--- Task requirements ---
Please repeat the entries word for word and keep the images out.

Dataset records
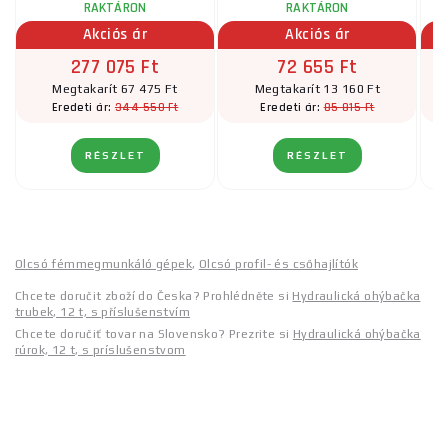
RAKTÁRON
RAKTÁRON
Akciós ár
Akciós ár
277 075 Ft
72 655 Ft
Megtakarít 67 475 Ft
Megtakarít 13 160 Ft
344 550 Ft
85 815 Ft
Eredeti ár:
Eredeti ár:
RÉSZLET
RÉSZLET
Olcsó fémmegmunkáló gépek
,
Olcsó profil- és csőhajlítók
Chcete doručit zboží do Česka? Prohlédněte si
Hydraulická ohýbačka
trubek, 12 t, s příslušenstvím
Chcete doručiť tovar na Slovensko? Prezrite si
Hydraulická ohýbačka
rúrok, 12 t, s príslušenstvom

--- Answer space ---
RAKTÁRON
RAKTÁRON
Akciós ár
Akciós ár
277 075 Ft
72 655 Ft
Megtakarít 67 475 Ft
Megtakarít 13 160 Ft
344 550 Ft
85 815 Ft
Eredeti ár:
Eredeti ár:
RÉSZLET
RÉSZLET
Olcsó fémmegmunkáló gépek
,
Olcsó profil- és csőhajlítók
Chcete doručit zboží do Česka? Prohlédněte si
Hydraulická ohýbačka
trubek, 12 t, s příslušenstvím
Chcete doručiť tovar na Slovensko? Prezrite si
Hydraulická ohýbačka
rúrok, 12 t, s príslušenstvom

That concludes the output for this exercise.